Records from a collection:
☆ ☆ ☆

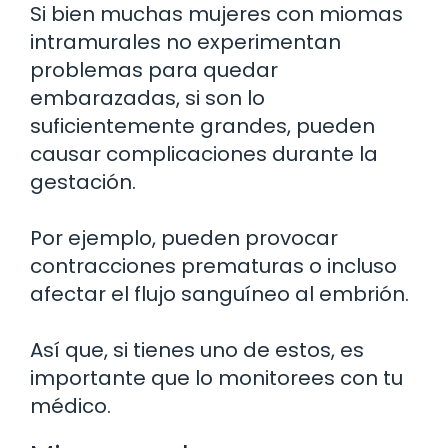
Si bien muchas mujeres con miomas
intramurales no experimentan
problemas para quedar
embarazadas, si son lo
suficientemente grandes, pueden
causar complicaciones durante la
gestación.
Por ejemplo, pueden provocar
contracciones prematuras o incluso
afectar el flujo sanguíneo al embrión.
Así que, si tienes uno de estos, es
importante que lo monitorees con tu
médico.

☆ ☆ ☆

» YOUR INSTRUCTIONS:
Collect every line with the string "pueden" from the records, and copy each.

» RESULT OF THIS TASK:
suficientemente grandes, pueden
Por ejemplo, pueden provocar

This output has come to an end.